Así se ganó ser la dueña del patio,
de la familia
mojada y seca
según el clima de un pequeño lugar
donde de noche
ensimismada en su sueño de grandeza
se cuelga del viejo palo con las uñas
y vive
aunque parezca muerta
desgarrada sobre él.
El techo
…y el cielo es azul como cuando todo llega a su fin.
Ives Bonnefoy
¿Y qué lugar para mis poemas?
¿Y qué lugar para mis tazas
cuando la lluvia baje
a destrozarlas?
Amarrar las ventanas
con una cinta roja
y con una cinta negra
¡no nos protegerá!
El huracán llegó
para quedarse
y clavetear hormigas
apostadas entre ruinas.
Para que la sal no sude
la cerámica
no será suficiente.
Esta es mi casa:
un jardín disecado
por el sol en verano
y por el viento de invierno
(con sus malas yerbas
y sus malas palabras)
acostumbradas a crecer
y dar la sombra que pueden.
La pájara amarilla que escapó
dejó un aviso con cal en la pared
otra advertencia
por si otro pájaro se animara
a vivir comiendo cáscaras de arroz
sin granos.
Recuerdo cómo tuvimos aves pasajeras
que aprovecharon la tormenta
para escapar
—años tapándolas en la noche con un paño blanco
y destapándolas con un paño prieto después,
al amanecer
contra el insomnio
nacional.
¿Cuándo dejamos de dormir
y de creer?
El calendario que teníamos
era ese movimiento sutil
de cubrir cada día
hasta el siguiente
la miseria, su rutina.
¿Dónde pongo ahora el lugar para el lugar?

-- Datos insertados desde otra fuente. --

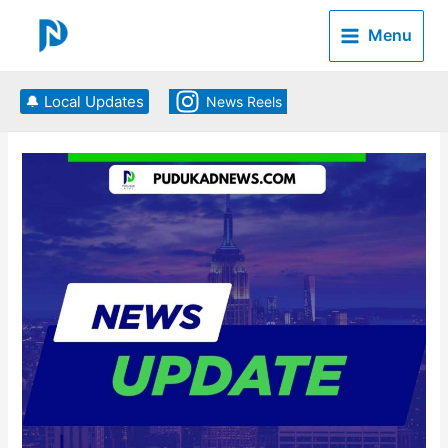
Skip
to
Menu
content
🔔 Local Updates
News Reels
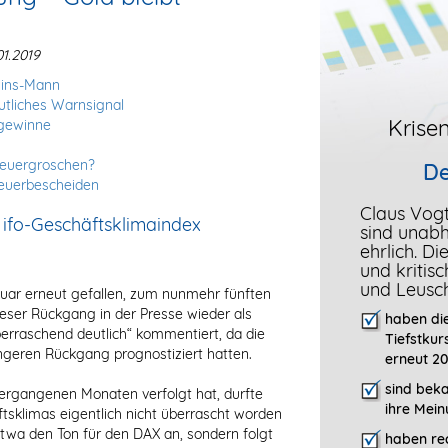
1.2019
lzins-Mann
tliches Warnsignal
Krisen
sgewinne
teuergroschen?
De
teuerbescheiden
Claus Vog
r ifo-Geschäftsklimaindex
sind unab
ehrlich. D
und kritis
und Leusc
nuar erneut gefallen, zum nunmehr fünften
ieser Rückgang in der Presse wieder als
haben die
erraschend deutlich“ kommentiert, da die
Tiefstkur
ngeren Rückgang prognostiziert hatten.
erneut 20
sind bek
ergangenen Monaten verfolgt hat, durfte
ihre Mein
tsklimas eigentlich nicht überrascht worden
 etwa den Ton für den DAX an, sondern folgt
haben rec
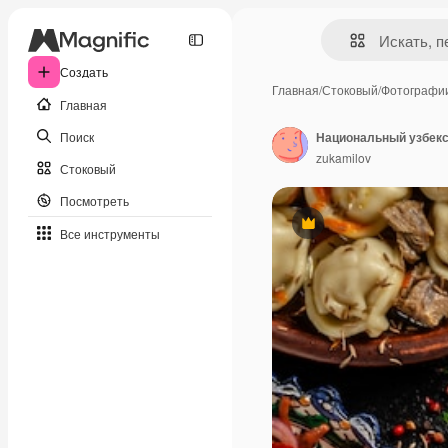
Создать
Главная
/
Стоковый
/
Фотографи
Главная
Поиск
Национальный узбекс
zukamilov
Стоковый
Посмотреть
Премиум
Все инструменты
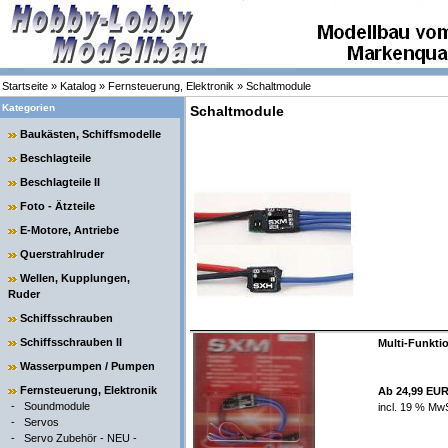
Startseite
»
Katalog
»
Fernsteuerung, Elektronik
»
Schaltmodule
Kategorien
Schaltmodule
Baukästen, Schiffsmodelle
Beschlagteile
Beschlagteile II
Foto - Ätzteile
E-Motore, Antriebe
Querstrahlruder
Wellen, Kupplungen,
Ruder
Schiffsschrauben
Schiffsschrauben II
Multi-Funkti
Wasserpumpen / Pumpen
Fernsteuerung, Elektronik
Ab 24,99 EU
-
Soundmodule
incl. 19 % MwS
-
Servos
-
Servo Zubehör - NEU -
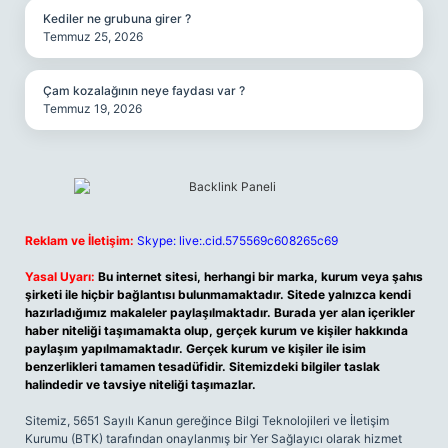
Kediler ne grubuna girer ?
Temmuz 25, 2026
Çam kozalağının neye faydası var ?
Temmuz 19, 2026
Reklam ve İletişim:
Skype: live:.cid.575569c608265c69
Yasal Uyarı:
Bu internet sitesi, herhangi bir marka, kurum veya şahıs
şirketi ile hiçbir bağlantısı bulunmamaktadır. Sitede yalnızca kendi
hazırladığımız makaleler paylaşılmaktadır. Burada yer alan içerikler
haber niteliği taşımamakta olup, gerçek kurum ve kişiler hakkında
paylaşım yapılmamaktadır. Gerçek kurum ve kişiler ile isim
benzerlikleri tamamen tesadüfidir. Sitemizdeki bilgiler taslak
halindedir ve tavsiye niteliği taşımazlar.
Sitemiz, 5651 Sayılı Kanun gereğince Bilgi Teknolojileri ve İletişim
Kurumu (BTK) tarafından onaylanmış bir Yer Sağlayıcı olarak hizmet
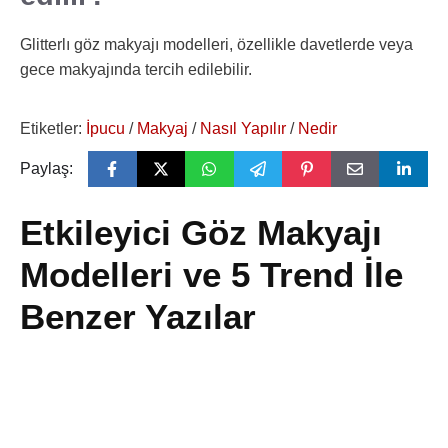
Glitterlı göz makyajı modelleri, özellikle davetlerde veya
gece makyajında tercih edilebilir.
Etiketler:
İpucu
/
Makyaj
/
Nasıl Yapılır
/
Nedir
Paylaş:
Etkileyici Göz Makyajı
Modelleri ve 5 Trend İle
Benzer Yazılar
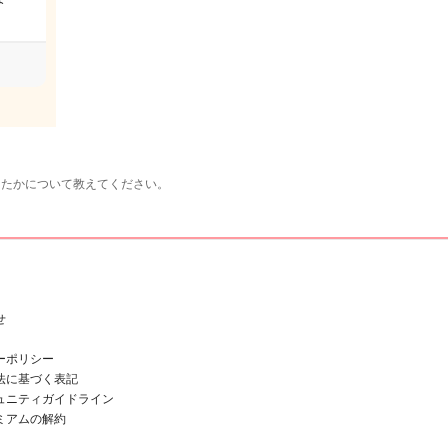
ったかについて教えてください。
せ
ーポリシー
法に基づく表記
ュニティガイドライン
ミアムの解約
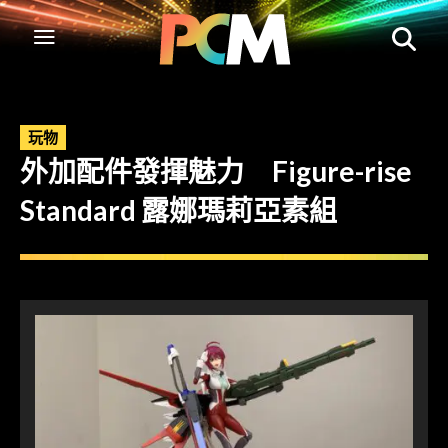
玩物
外加配件發揮魅力 Figure-rise
Standard 露娜瑪莉亞素組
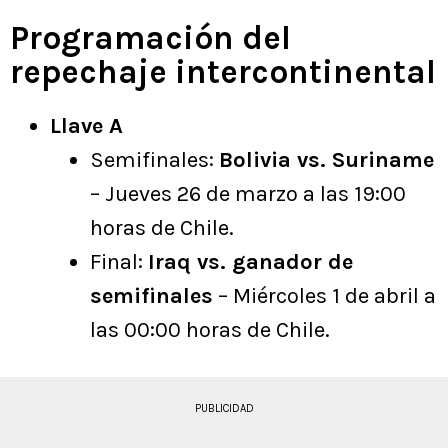
Programación del
repechaje intercontinental
Llave A
Semifinales:
Bolivia vs. Suriname
– Jueves 26 de marzo a las 19:00
horas de Chile.
Final:
Iraq vs. ganador de
semifinales
– Miércoles 1 de abril a
las 00:00 horas de Chile.
PUBLICIDAD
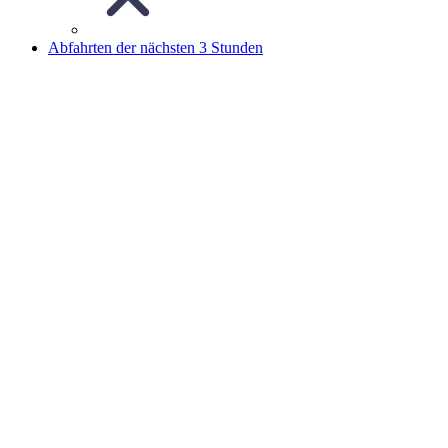
Abfahrten der nächsten 3 Stunden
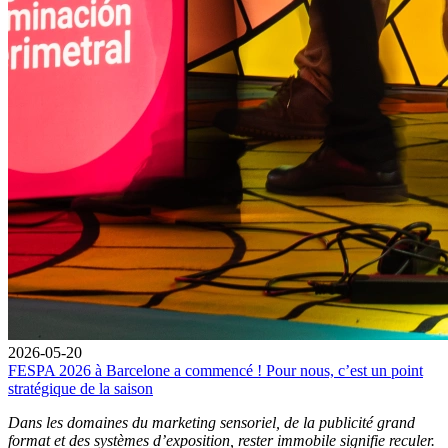
2026-05-20
FESPA 2026 à Barcelone a commencé ! Pour nous, c’est un point
stratégique de la saison
Dans les domaines du marketing sensoriel, de la publicité grand
format et des systèmes d’exposition, rester immobile signifie reculer.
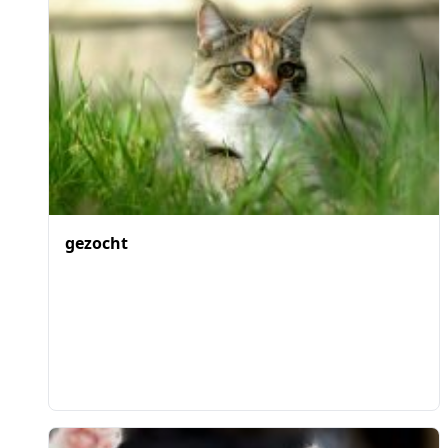
gezocht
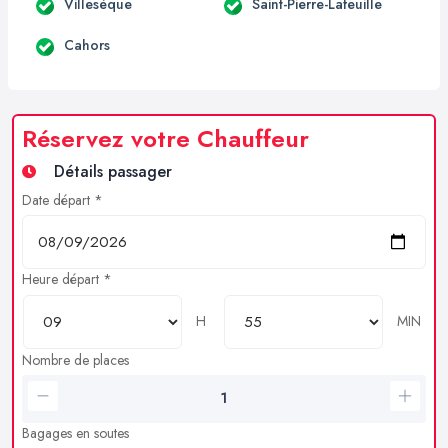
Villesèque
Saint-Pierre-Lafeuille
Cahors
Réservez votre Chauffeur
Détails passager
Date départ *
Heure départ *
H
MIN
Nombre de places
Bagages en soutes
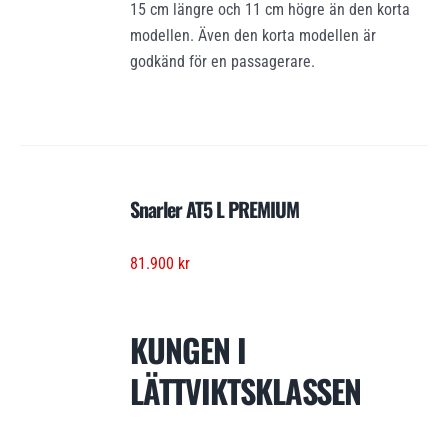
15 cm längre och 11 cm högre än den korta
modellen. Även den korta modellen är
godkänd för en passagerare.
Snarler AT5 L PREMIUM
81.900
kr
KUNGEN I
LÄTTVIKTSKLASSEN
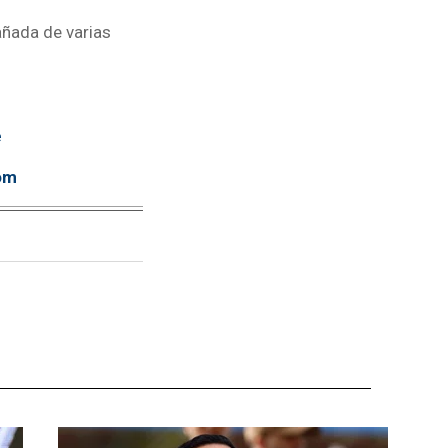
ñada de varias
e
om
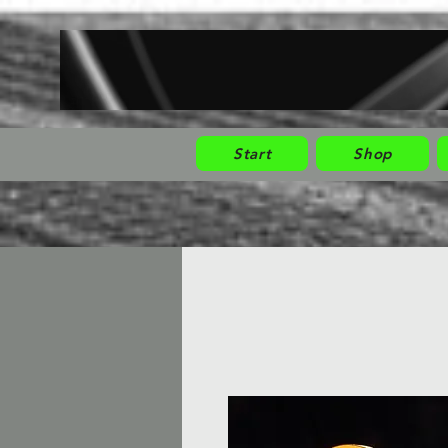
Start
Shop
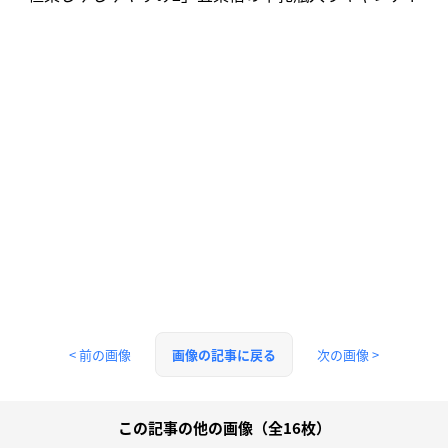
< 前の画像
次の画像 >
画像の記事に戻る
この記事の他の画像（全16枚）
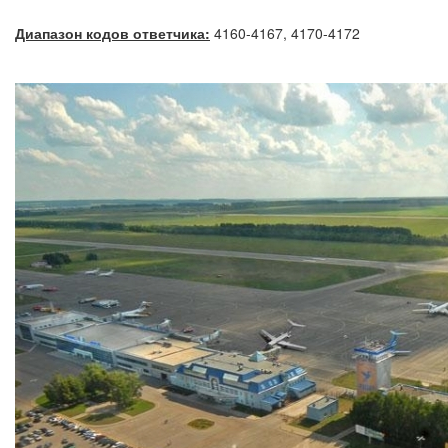
Диапазон кодов ответчика:
4160-4167, 4170-4172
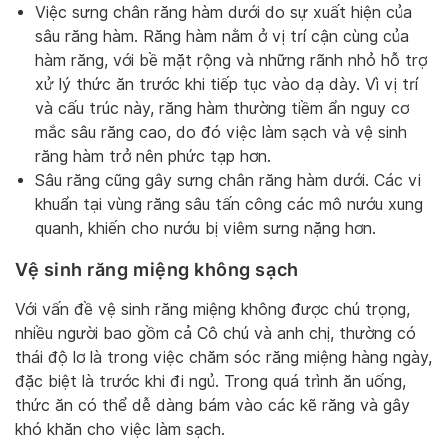
Việc sưng chân răng hàm dưới do sự xuất hiện của
sâu răng hàm. Răng hàm nằm ở vị trí cận cùng của
hàm răng, với bề mặt rộng và những rãnh nhỏ hỗ trợ
xử lý thức ăn trước khi tiếp tục vào dạ dày. Vì vị trí
và cấu trúc này, răng hàm thường tiềm ẩn nguy cơ
mắc sâu răng cao, do đó việc làm sạch và vệ sinh
răng hàm trở nên phức tạp hơn.
Sâu răng cũng gây sưng chân răng hàm dưới. Các vi
khuẩn tại vùng răng sâu tấn công các mô nướu xung
quanh, khiến cho nướu bị viêm sưng nặng hơn.
Vệ sinh răng miệng không sạch
Với vấn đề vệ sinh răng miệng không được chú trọng,
nhiều người bao gồm cả Cô chú và anh chị, thường có
thái độ lơ là trong việc chăm sóc răng miệng hàng ngày,
đặc biệt là trước khi đi ngủ. Trong quá trình ăn uống,
thức ăn có thể dễ dàng bám vào các kẽ răng và gây
khó khăn cho việc làm sạch.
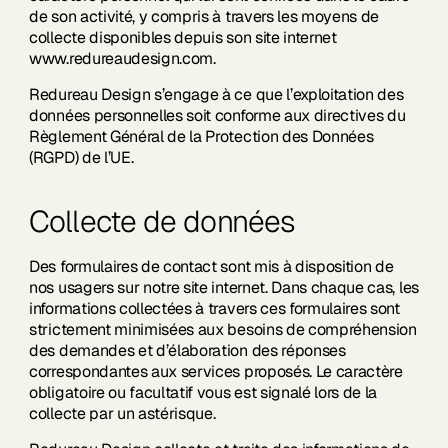
de son activité, y compris à travers les moyens de
collecte disponibles depuis son site internet
www.redureaudesign.com.
Redureau Design s’engage à ce que l’exploitation des
données personnelles soit conforme aux directives du
Règlement Général de la Protection des Données
(RGPD) de l’UE.
Collecte de données
Des formulaires de contact sont mis à disposition de
nos usagers sur notre site internet. Dans chaque cas, les
informations collectées à travers ces formulaires sont
strictement minimisées aux besoins de compréhension
des demandes et d’élaboration des réponses
correspondantes aux services proposés. Le caractère
obligatoire ou facultatif vous est signalé lors de la
collecte par un astérisque.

¿Dónde la inquietud de un lugar que no es posible situar
ni sostener?
¿Dónde los exiguos granos para que no se mojen más
o para que nadie se los robe?
¿Dónde las macetas
que no pudieron soportar tanta humedad
—recipientes hechos para las goteras
más que para la tierra,
las flores y las primaveras?
A estas alturas
regreso a mi casa
para quitar el techo
destapar la caja de pandora
—su crueldad—
(los grillos que sobrevivieron
susurrando consignas obsoletas
en este lugar que desaparece).
¿Cuántas noches me ayudaron
a olvidar?
¿Saldrá un cielo nuevo que cubra
esta intemperie?
¿Sobornaré tormentas
para que sean más débiles
y ocultar
la mezcla de negrura y aceite
que me envolvió
por todos estos años?
¿Cómo limpiarla?
Los tanquecitos de agua
contaminados
no serán suficientes
ni las moscas
—que todo lo pueden—
sobrevolando tendederas contra el viento,
burlándose de mi deseo de amparo
preguntarán:
“a estas alturas, vieja,
¿puedes sentirte indiferente
cuando otro techo encima del horizonte y más allá
se bambolea?”
La casita de enfrente, por ejemplo,
que parece de palomas
pero que no lo es
cruje su zinc cuando los niños
regando las plumas que quedaron del almuerzo
llegan.
¿Dónde estará mi pichoncito gris?
Y los gatos:
Diotima, Dédalus, Donatello,
Dujna, Denissen, ¿volverán?
¿Qué techo necesito para cubrir las pérdidas
y cortar otras maderas
que no sean vulnerables
ni indiferentes
como no fueron estas
y resistan más que la pinotea
—tablillas de cajas de muertos
encima de mis ojos
como féretros—,
vigas robadas un domingo al carnaval
carrozas cargadas de deseos,
alegría, dolor y palabras
para proteger un sentimiento, un techo
que se hunde más y más
sobre el suelo
rellenando y rellenando los poemas
con cisco de carbón
donde los comejenes (tan sabios) enterraron también
sus alitas perversas?
¿Y la luz?
¿Podré tener un techo
impecable
con la misma luz que este colaba
por todas sus hendijas?
Rayitos de sol, de lujuria, de amigos,
de luciérnagas
que venían con una palabra selladora
—permanencia o consuelo—,
a cubrir las estrellas
bajándolas una por una
como en el cuento de Darío a la princesa?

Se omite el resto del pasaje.